» Activity:
Show every line below where "Lebensmittelgeschäft" can be found.

───── Extracted material ─────

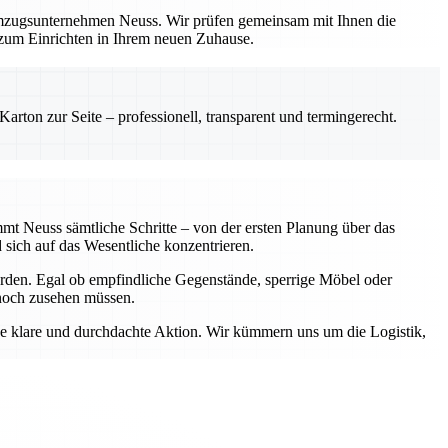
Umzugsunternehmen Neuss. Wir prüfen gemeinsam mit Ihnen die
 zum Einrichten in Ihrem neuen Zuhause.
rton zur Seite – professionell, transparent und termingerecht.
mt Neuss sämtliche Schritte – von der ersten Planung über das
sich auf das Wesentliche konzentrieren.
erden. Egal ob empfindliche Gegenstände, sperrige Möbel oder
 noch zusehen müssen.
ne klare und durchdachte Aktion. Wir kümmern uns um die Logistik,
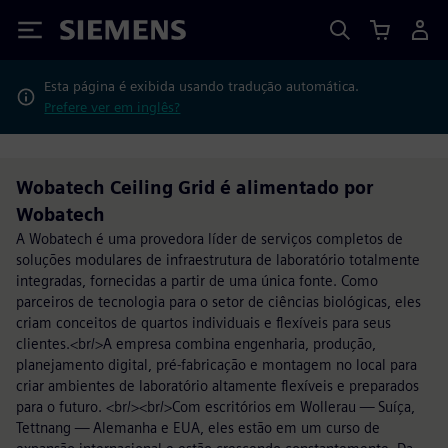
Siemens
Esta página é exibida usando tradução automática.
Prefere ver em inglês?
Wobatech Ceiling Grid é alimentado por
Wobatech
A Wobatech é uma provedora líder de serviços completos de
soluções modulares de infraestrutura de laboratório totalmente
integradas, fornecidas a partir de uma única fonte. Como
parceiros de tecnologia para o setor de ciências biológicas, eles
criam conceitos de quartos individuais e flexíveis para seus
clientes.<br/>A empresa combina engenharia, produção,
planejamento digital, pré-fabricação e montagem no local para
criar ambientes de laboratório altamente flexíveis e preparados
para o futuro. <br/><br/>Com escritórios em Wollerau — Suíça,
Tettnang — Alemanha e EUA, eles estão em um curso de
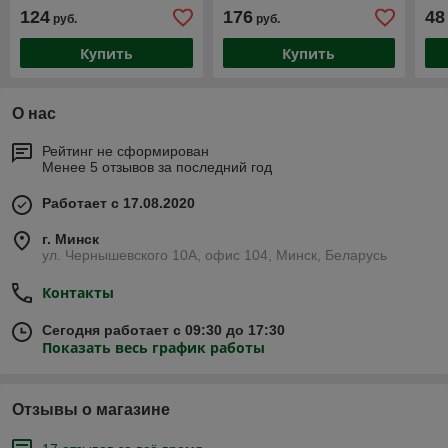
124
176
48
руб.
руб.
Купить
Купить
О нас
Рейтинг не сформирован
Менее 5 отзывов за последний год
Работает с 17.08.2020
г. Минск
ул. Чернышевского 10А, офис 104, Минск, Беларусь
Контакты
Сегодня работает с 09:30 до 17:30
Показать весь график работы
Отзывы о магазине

─────
───── Extracted material ─────

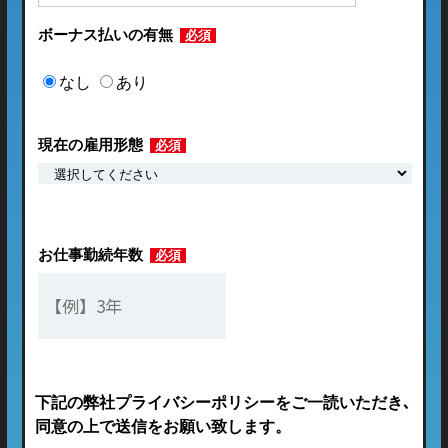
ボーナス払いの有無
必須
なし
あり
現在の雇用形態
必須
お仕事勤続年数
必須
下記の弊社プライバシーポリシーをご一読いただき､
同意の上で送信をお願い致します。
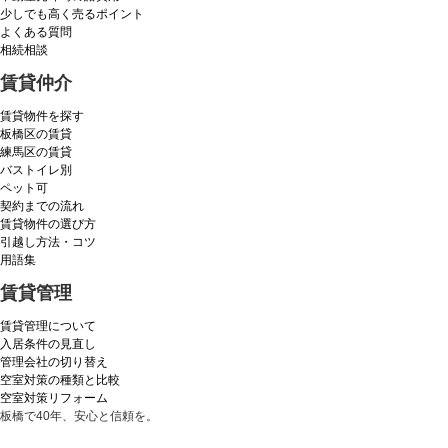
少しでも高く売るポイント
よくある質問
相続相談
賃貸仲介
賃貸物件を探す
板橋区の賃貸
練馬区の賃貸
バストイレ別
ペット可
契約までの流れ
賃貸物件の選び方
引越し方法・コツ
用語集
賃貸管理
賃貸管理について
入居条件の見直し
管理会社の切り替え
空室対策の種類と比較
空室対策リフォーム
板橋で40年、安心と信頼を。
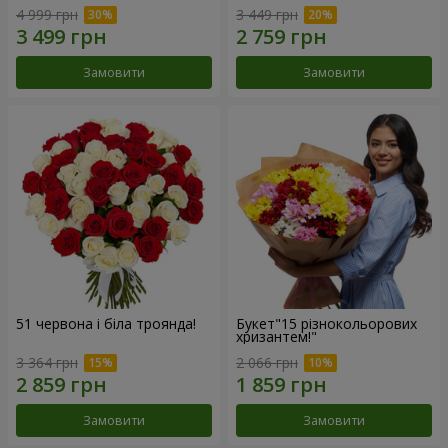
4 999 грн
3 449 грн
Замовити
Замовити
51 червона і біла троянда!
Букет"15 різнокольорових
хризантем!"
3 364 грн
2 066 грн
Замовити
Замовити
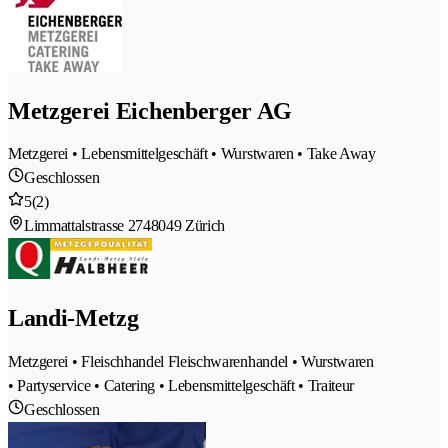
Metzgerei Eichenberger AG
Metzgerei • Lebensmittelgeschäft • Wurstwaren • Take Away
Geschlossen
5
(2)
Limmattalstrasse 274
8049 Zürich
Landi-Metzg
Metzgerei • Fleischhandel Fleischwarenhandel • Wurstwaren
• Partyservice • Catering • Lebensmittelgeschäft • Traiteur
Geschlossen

─────

» Exercise response:
Metzgerei • Lebensmittelgeschäft • Wurstwaren • Take Away
• Partyservice • Catering • Lebensmittelgeschäft • Traiteur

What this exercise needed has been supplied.